Fuente: smithsonian mag
La ciencia no siempre fue como hoy. Y las relaciones entre “hombres de ciencia” tampoco. Con Darwin de excusa, hablamos del rol de la correspondencia y la amistad en el armado de una gran teoría.
El mundo de la ciencia no siempre fue lo que es hoy en día. Lejos de la muy institucionalizada y regulada tarea científica del día de hoy, caracterizada por unas cuantas reglas no dichas y barreras invisibles, pero bastante impermeables, en otros tiempos las cosas eran (visto desde nuestra perspectiva) un tanto más “desordenadas”. En esta nota hablamos de un tiempo en el que ya estaban formadas algunas sociedades científicas y ya había publicaciones periódicas, pero todavía las cartas entre filósofos y naturalistas de las nacientes disciplinas cumplían un rol importante en el intercambio del conocimiento… y en otros aspectos también.
La correspondencia de Charles Darwin, y el lugar que tienen esas comunicaciones en sus obras publicadas, es un excelente ejemplo. El Darwin Correspondence Project recopila unas 15.000 cartas con distintos corresponsales de todo el mundo. Algunas son exclusivamente personales, pero la gran mayoría giran en torno a su gran tarea: el estudio y la recopilación de información sobre toda clase de organismos, lo que daría origen a una de las teorías científicas que cambiaría para siempre las ideas sobre la vida.

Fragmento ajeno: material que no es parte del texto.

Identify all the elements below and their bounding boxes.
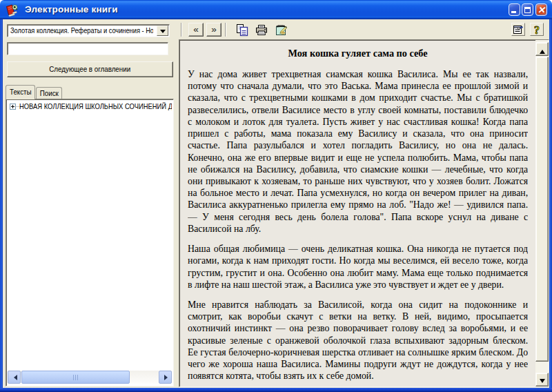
- svg-text:?: ?: [534, 24, 540, 35]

Hoy en día, muchos de estos intercambios entre científicxs están sistematizados a través de las citas en trabajos científicos y charlas en congresos. Atrás han quedado estos “carteos” y el sostén de relaciones en círculos de caballeros (buena cosa, porque por supuesto era una forma extremadamente excluyente de hacerse un lugar en ese mundo científico en formación). Pero también, por supuesto, podemos tener algo de nostalgia acerca del carácter más espontáneo e íntimo que adquirían estas comunicaciones. Aún cuando no hubiésemos podido leerlas (hablamos de cartas privadas en muchos casos) las relaciones de camaradería se vislumbran en los textos de estos autores: en el caso de Darwin, la lectura de sus libros nos paseará por una gran red de hombres¹ cuyos saberes (no siempre estrictamente “científicos”, si se puede usar ese término) se enlazaron. Y, por supuesto, exponer estas relaciones formaba parte del argumento tanto como los datos en sí. Las ideas de Darwin eran atractivas, pero el desfile de personalidades que aportaron elementos que “encajaban” en ellas les daban una mayor legitimidad, tanto a ellas como a su autor. Uno no puede evitar pensar que se trataba de un tipo bien conectado, que a lo largo de años había llegado a conocer a tanta gente y a través de ellos, tantas cosas. En eso residió parte del talento de Darwin: tejer una gran red de amigos, conocidos, expertos en algún pequeño ámbito, y acomodarlos uno a uno dentro de su mente, para armar con todos esos retazos una gran teoría que pudiese, más o menos, incluirlos a todos.
Pero no sólo de saber vive el hombre, y la correspondencia de Darwin es rica en sus emociones. Muy lejos del ocultamiento de la subjetividad al que las comunicaciones científicas nos tienen acostumbrados hoy en día, nos encontramos el asombro en cada anécdota y en cada dato… así como el malestar, el miedo y la indecisión. No solamente tenía entre manos una teoría que, sabía, tenía enormes implicancias: esos miedos se combinaban con una frágil salud que a veces amenazaba su trabajo. Así, le escribiría al geólogo Charles Lyell: “pero hoy me siento pobremente, y muy estúpido, y odio a todos y a todo. Uno vive sólo para hacer pavadas” y al botánico Joseph Dalton Hooker: “soy el más miserable, confundido, estúpido perro de toda Inglaterra, y estoy listo para llorar de aflicción ante mi ceguera y arrogancia”, o de forma más concisa: “últimamente todo me sale mal.”
Todos necesitamos una pequeña ayuda de nuestros amigos para salir adelante. Ya sea para armar grandes teorías que revolucionarán al mundo, o para encontrar un hombro donde llorar un rato.